> Task item:
From the data below, set down exactly the lines between the one holding "аправо (начало/конец фрагмента), то" and the one holding "ратном порядке.", inclusive, and no others.

> Data shown:
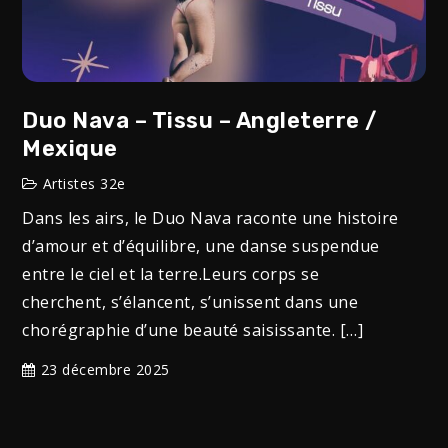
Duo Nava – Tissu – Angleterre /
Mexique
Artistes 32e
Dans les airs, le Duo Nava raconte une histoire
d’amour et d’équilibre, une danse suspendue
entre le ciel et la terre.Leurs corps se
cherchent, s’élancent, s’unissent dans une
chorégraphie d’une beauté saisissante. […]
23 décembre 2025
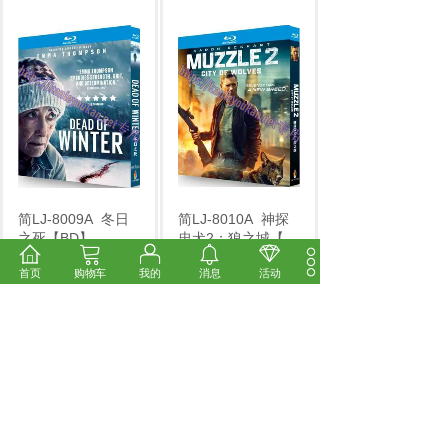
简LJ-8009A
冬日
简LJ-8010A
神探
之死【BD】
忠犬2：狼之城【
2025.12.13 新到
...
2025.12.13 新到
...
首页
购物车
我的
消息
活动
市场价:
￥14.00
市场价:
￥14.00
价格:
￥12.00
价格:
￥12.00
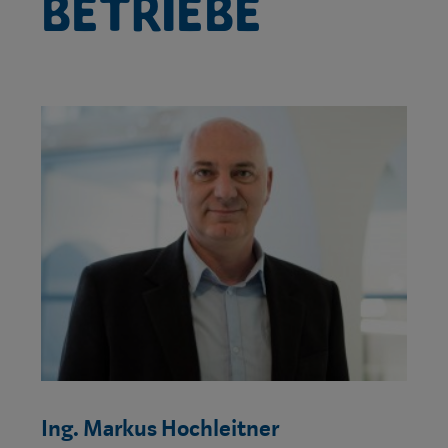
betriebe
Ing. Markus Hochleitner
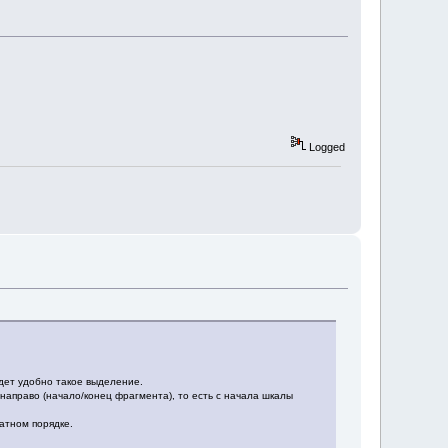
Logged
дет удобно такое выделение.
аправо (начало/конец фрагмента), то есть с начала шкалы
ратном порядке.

--

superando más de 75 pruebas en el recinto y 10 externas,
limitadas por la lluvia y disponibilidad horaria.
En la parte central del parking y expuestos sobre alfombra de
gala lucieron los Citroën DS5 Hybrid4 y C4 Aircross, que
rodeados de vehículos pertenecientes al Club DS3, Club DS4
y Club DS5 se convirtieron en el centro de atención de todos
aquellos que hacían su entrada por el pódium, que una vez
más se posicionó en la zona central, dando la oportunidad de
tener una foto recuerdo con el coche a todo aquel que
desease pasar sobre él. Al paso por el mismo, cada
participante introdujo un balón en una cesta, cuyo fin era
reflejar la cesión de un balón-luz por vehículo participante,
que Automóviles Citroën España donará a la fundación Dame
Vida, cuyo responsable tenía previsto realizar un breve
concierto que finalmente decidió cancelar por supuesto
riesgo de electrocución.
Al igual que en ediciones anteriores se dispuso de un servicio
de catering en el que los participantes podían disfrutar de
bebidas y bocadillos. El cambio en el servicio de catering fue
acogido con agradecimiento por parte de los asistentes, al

* * *

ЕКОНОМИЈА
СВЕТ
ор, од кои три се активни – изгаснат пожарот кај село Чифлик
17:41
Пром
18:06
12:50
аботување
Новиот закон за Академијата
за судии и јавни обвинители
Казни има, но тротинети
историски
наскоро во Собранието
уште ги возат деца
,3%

> Response:
аправо (начало/конец фрагмента), то есть с начала шкалы
ратном порядке.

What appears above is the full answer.